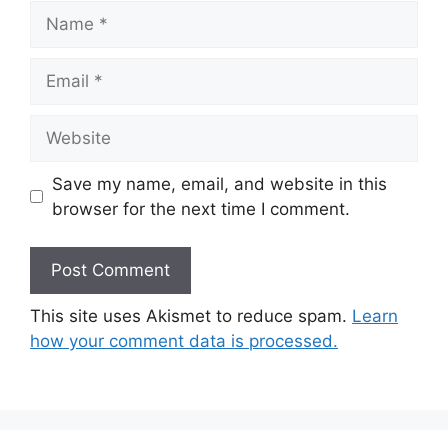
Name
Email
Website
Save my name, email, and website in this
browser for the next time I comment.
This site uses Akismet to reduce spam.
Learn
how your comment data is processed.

————

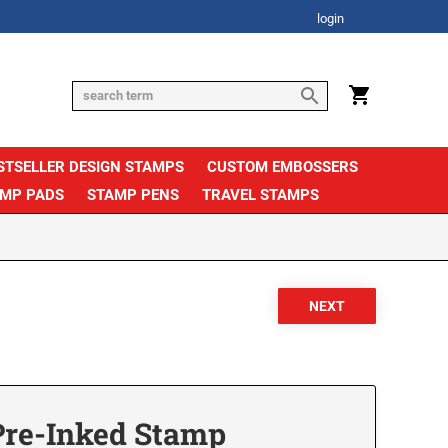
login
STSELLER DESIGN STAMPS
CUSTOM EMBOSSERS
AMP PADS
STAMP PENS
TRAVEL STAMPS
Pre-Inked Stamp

————

Taking the material above, report how many of its lines contain the word "comment". Add nothing else.

EXPECTED ANSWER ▸
2